++++ Records ++++

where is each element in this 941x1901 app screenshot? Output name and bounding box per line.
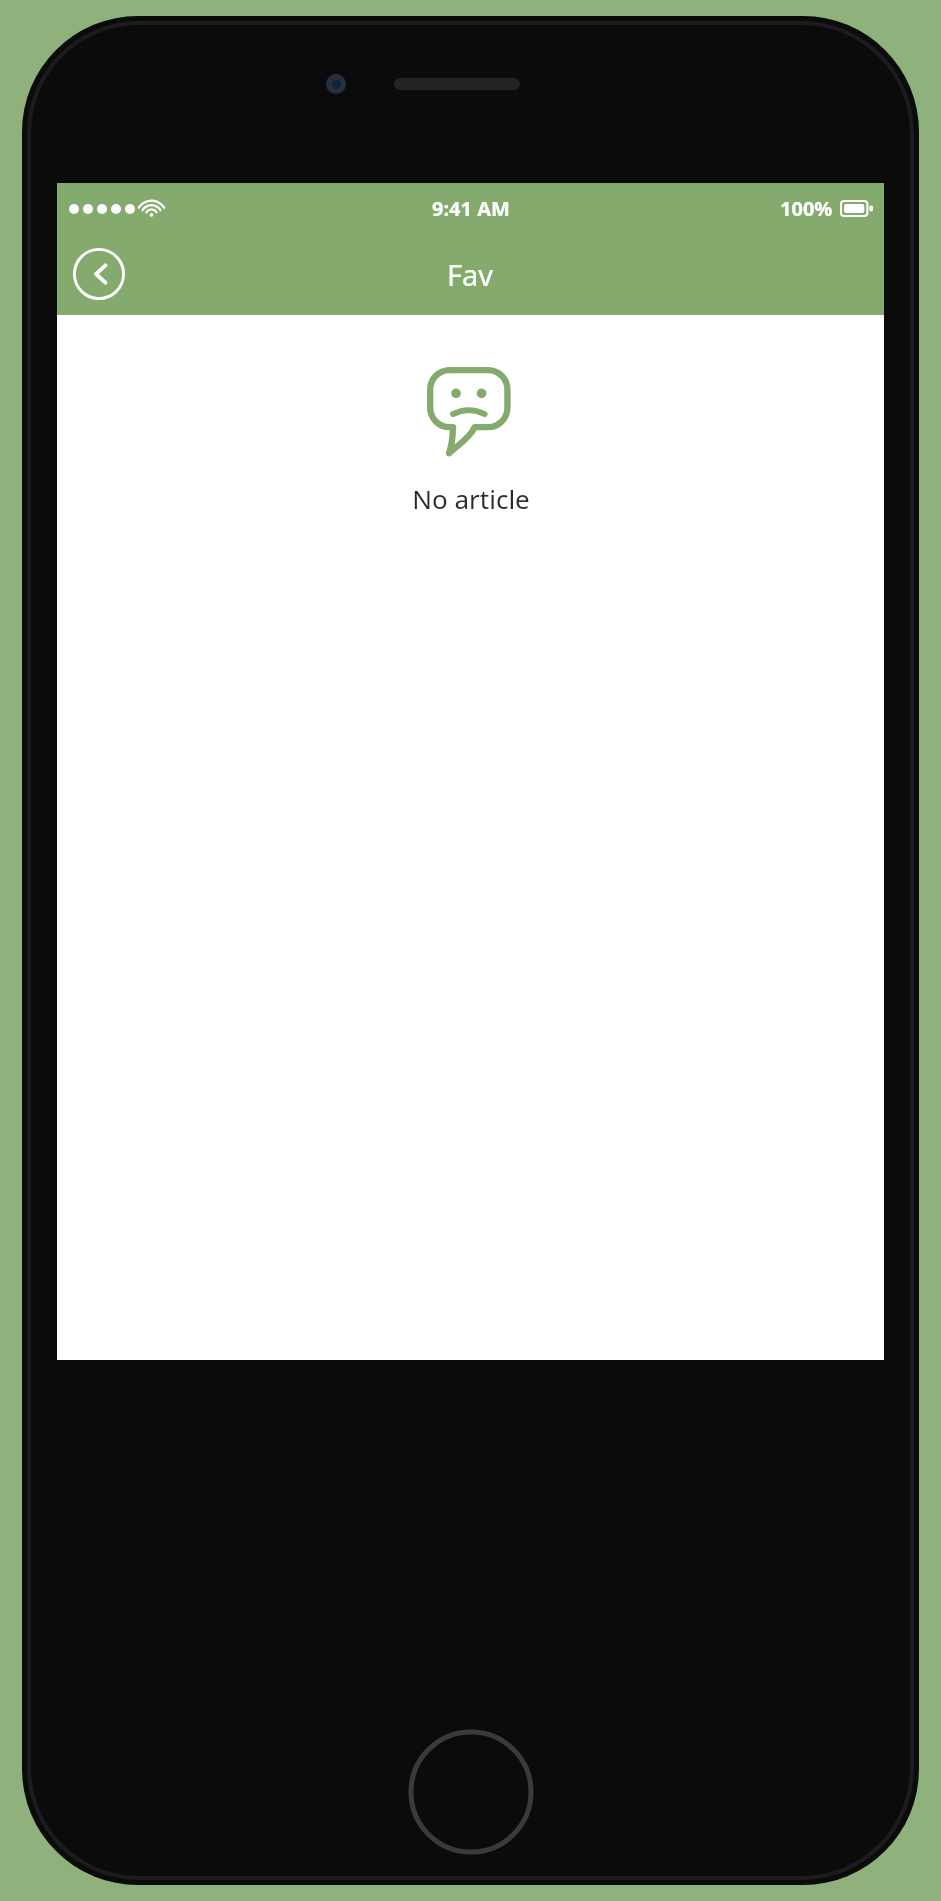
button[interactable]: Back	[71, 246, 127, 302]
staticText: 9:41 AM	[432, 195, 510, 222]
button[interactable]: Home	[406, 1727, 536, 1857]
staticText: 100%	[780, 195, 833, 222]
staticText: Fav	[447, 255, 494, 294]
staticText: No article	[412, 481, 530, 516]
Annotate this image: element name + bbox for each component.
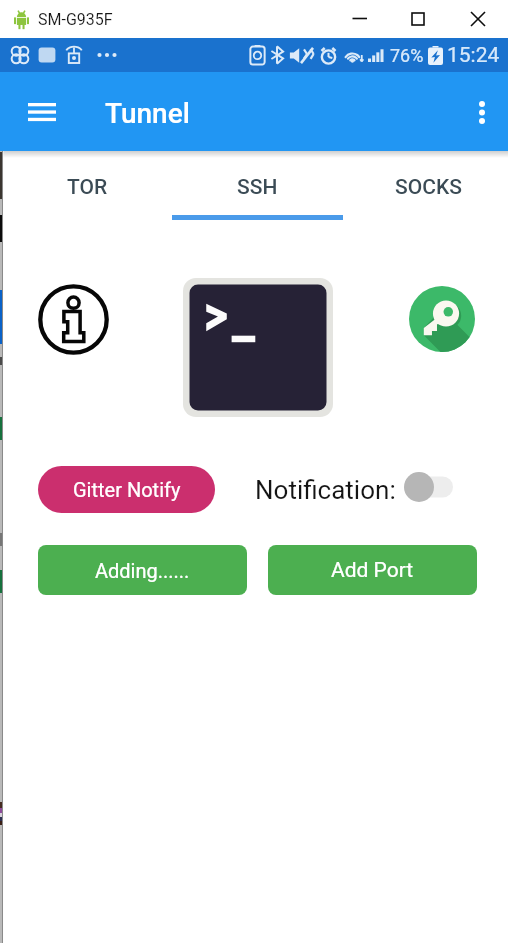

++++

- Task to carry out:
The expected output is the material above, repeated exactly and free of pictures.

- Exercise answer:
where is each element in this 941x1901 app screenshot? Output name and bounding box per line.
button[interactable]: Back	[71, 246, 127, 302]
staticText: 9:41 AM	[432, 195, 510, 222]
button[interactable]: Home	[406, 1727, 536, 1857]
staticText: 100%	[780, 195, 833, 222]
staticText: Fav	[447, 255, 494, 294]
staticText: No article	[412, 481, 530, 516]
Annotate this image: element name + bbox for each component.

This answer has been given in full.